::: DATA RECORDS :::

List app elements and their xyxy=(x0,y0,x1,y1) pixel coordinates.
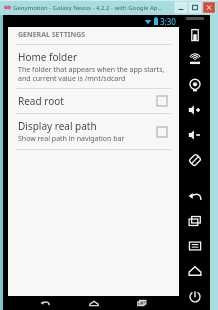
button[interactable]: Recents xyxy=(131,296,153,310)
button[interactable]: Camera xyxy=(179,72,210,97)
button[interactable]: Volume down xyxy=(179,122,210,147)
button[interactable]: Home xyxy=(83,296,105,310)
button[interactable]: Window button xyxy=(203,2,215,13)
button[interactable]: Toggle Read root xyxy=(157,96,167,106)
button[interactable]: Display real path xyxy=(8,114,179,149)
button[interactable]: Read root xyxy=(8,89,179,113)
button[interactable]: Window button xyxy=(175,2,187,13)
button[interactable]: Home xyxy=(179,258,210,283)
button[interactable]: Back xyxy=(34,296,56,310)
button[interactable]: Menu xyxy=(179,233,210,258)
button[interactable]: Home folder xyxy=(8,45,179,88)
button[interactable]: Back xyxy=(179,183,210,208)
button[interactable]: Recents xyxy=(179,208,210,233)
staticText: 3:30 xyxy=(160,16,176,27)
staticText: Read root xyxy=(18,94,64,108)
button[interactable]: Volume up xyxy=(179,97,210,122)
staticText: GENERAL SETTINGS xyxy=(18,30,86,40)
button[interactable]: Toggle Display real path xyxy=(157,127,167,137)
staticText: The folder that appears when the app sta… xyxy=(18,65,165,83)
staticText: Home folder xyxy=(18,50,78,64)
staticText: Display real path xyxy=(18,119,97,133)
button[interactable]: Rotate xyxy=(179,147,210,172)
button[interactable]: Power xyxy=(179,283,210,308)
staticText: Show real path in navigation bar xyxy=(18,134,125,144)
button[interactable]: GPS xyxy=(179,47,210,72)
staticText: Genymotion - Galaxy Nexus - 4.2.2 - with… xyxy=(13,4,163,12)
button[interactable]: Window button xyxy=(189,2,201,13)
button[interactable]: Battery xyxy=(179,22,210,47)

:::

PROBLEM TO WORK ON –
After reading the listing above, work out how many lines contain "Recents" and reply with that number only.

ANSWER SECTION –
2